> _REQUIRED ACTION_
Here is the listing. Report each line in it that contains the string "almost".
▬▬▬▬▬▬▬▬▬▬
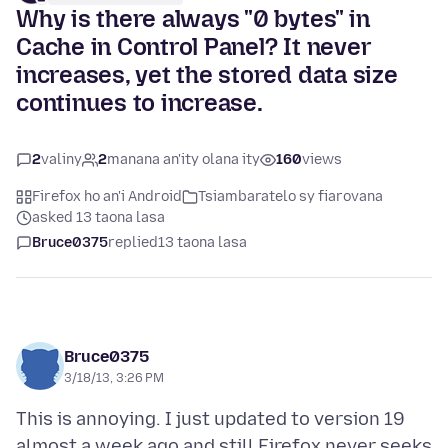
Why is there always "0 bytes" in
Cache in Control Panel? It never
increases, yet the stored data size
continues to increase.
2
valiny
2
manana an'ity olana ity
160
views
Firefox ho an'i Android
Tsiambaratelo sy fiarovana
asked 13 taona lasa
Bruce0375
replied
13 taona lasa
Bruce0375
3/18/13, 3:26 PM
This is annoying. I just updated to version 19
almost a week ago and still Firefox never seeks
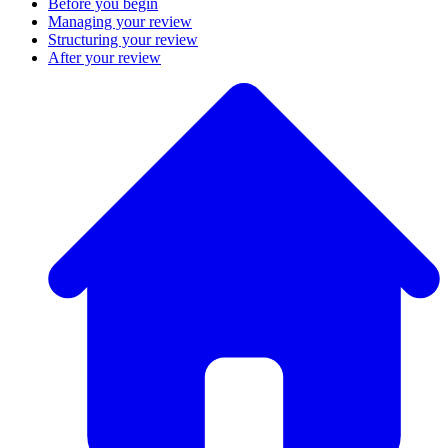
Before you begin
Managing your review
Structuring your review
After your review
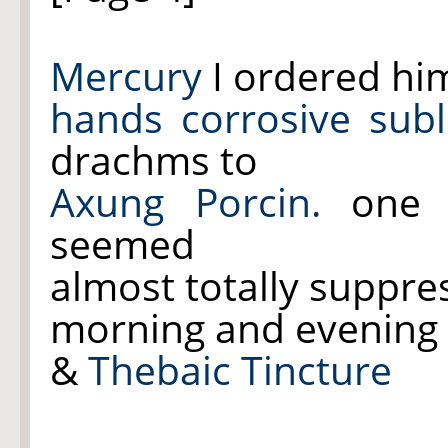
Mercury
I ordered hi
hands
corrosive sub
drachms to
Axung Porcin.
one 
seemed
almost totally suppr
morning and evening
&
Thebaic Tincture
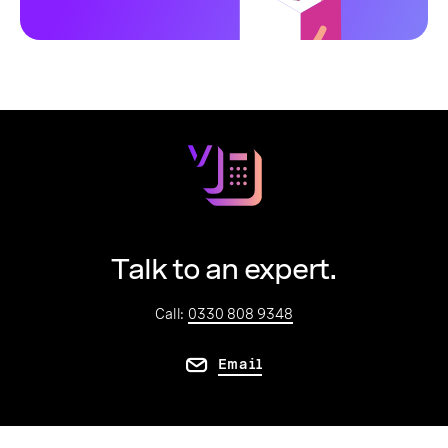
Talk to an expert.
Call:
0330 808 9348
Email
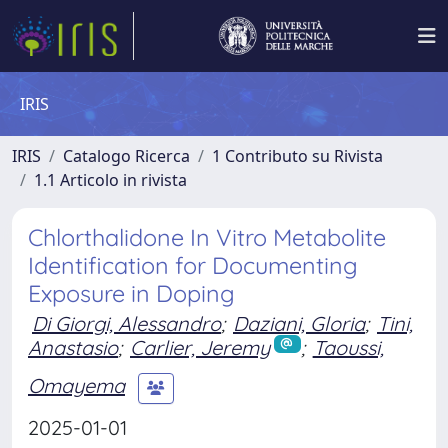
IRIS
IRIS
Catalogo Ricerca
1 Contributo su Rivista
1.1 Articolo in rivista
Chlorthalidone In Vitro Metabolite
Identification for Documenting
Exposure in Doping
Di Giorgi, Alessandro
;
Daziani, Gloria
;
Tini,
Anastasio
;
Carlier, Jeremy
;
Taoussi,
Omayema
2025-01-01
▬▬▬▬▬▬▬▬▬▬
> _TASK RESPONSE_
almost a week ago and still Firefox never seeks
almost totally suppr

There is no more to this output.